■ Problem
From the entries that follow, list every line in which the string "later" appears.

(Record set begins)

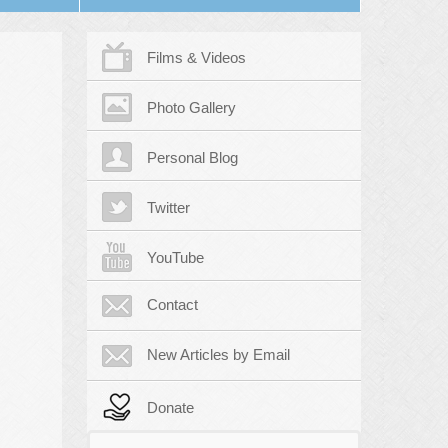
Films & Videos
Photo Gallery
Personal Blog
Twitter
YouTube
Contact
New Articles by Email
Donate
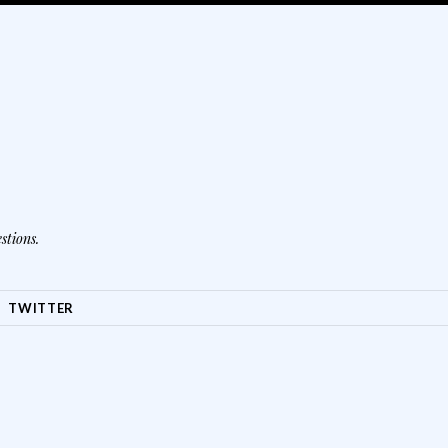
stions.
TWITTER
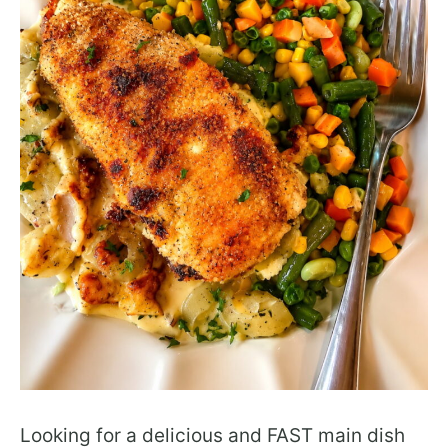
Looking for a delicious and FAST main dish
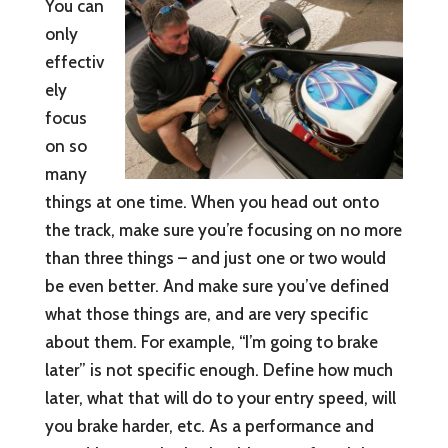
You can
only
effectiv
ely
focus
on so
many
things at one time. When you head out onto
the track, make sure you’re focusing on no more
than three things – and just one or two would
be even better. And make sure you’ve defined
what those things are, and are very specific
about them. For example, “I’m going to brake
later” is not specific enough. Define how much
later, what that will do to your entry speed, will
you brake harder, etc. As a performance and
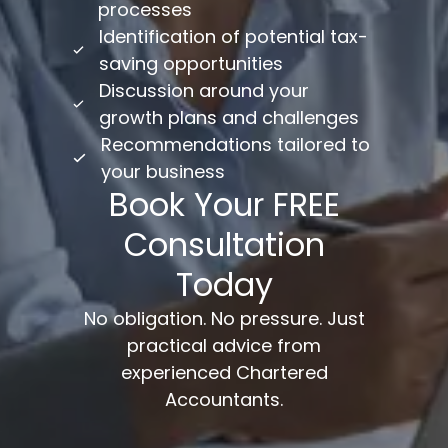
processes
Identification of potential tax-
saving opportunities
Discussion around your
growth plans and challenges
Recommendations tailored to
your business
Book Your FREE
Consultation
Today
No obligation. No pressure. Just
practical advice from
experienced Chartered
Accountants.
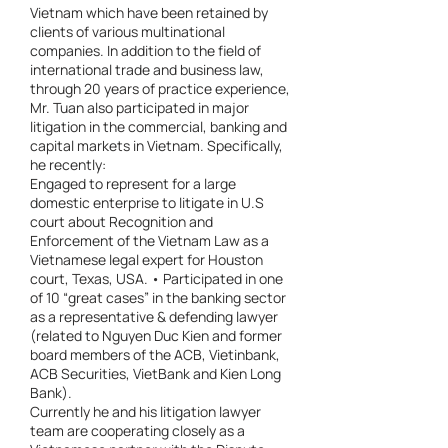
Vietnam which have been retained by
clients of various multinational
companies. In addition to the field of
international trade and business law,
through 20 years of practice experience,
Mr. Tuan also participated in major
litigation in the commercial, banking and
capital markets in Vietnam. Specifically,
he recently:
Engaged to represent for a large
domestic enterprise to litigate in U.S
court about Recognition and
Enforcement of the Vietnam Law as a
Vietnamese legal expert for Houston
court, Texas, USA. • Participated in one
of 10 “great cases” in the banking sector
as a representative & defending lawyer
(related to Nguyen Duc Kien and former
board members of the ACB, Vietinbank,
ACB Securities, VietBank and Kien Long
Bank).
Currently he and his litigation lawyer
team are cooperating closely as a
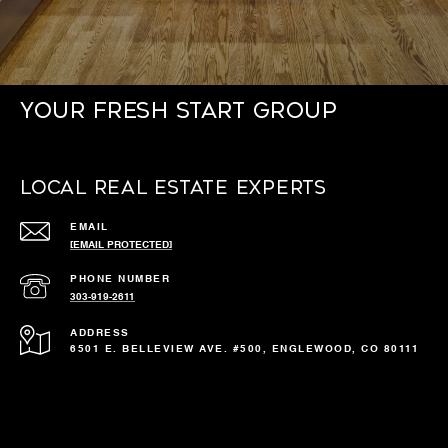
Your Fresh Start Group
Local Real Estate Experts
EMAIL
[EMAIL PROTECTED]
PHONE NUMBER
303-919-2611
ADDRESS
6501 E. BELLEVIEW AVE. #500, ENGLEWOOD, CO 80111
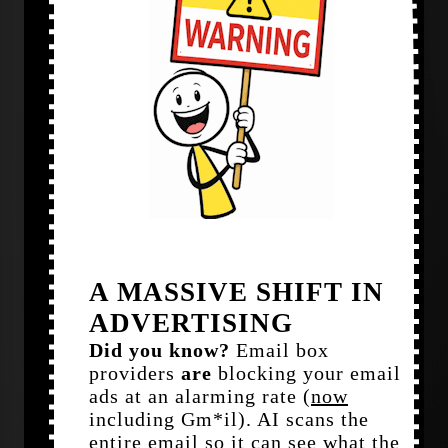
A MASSIVE SHIFT IN
ADVERTISING
Did you know?
Email box
providers
are
blocking your email
ads at an alarming rate (
now
including Gm*il). AI scans the
entire email so it can see what the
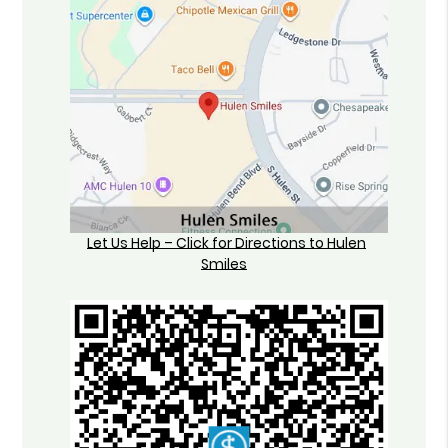
Let Us Help – Click for Directions to Hulen
Smiles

(Record set ends)

■ Your response
later” is not specific enough. Define how much
later, what that will do to your entry speed, will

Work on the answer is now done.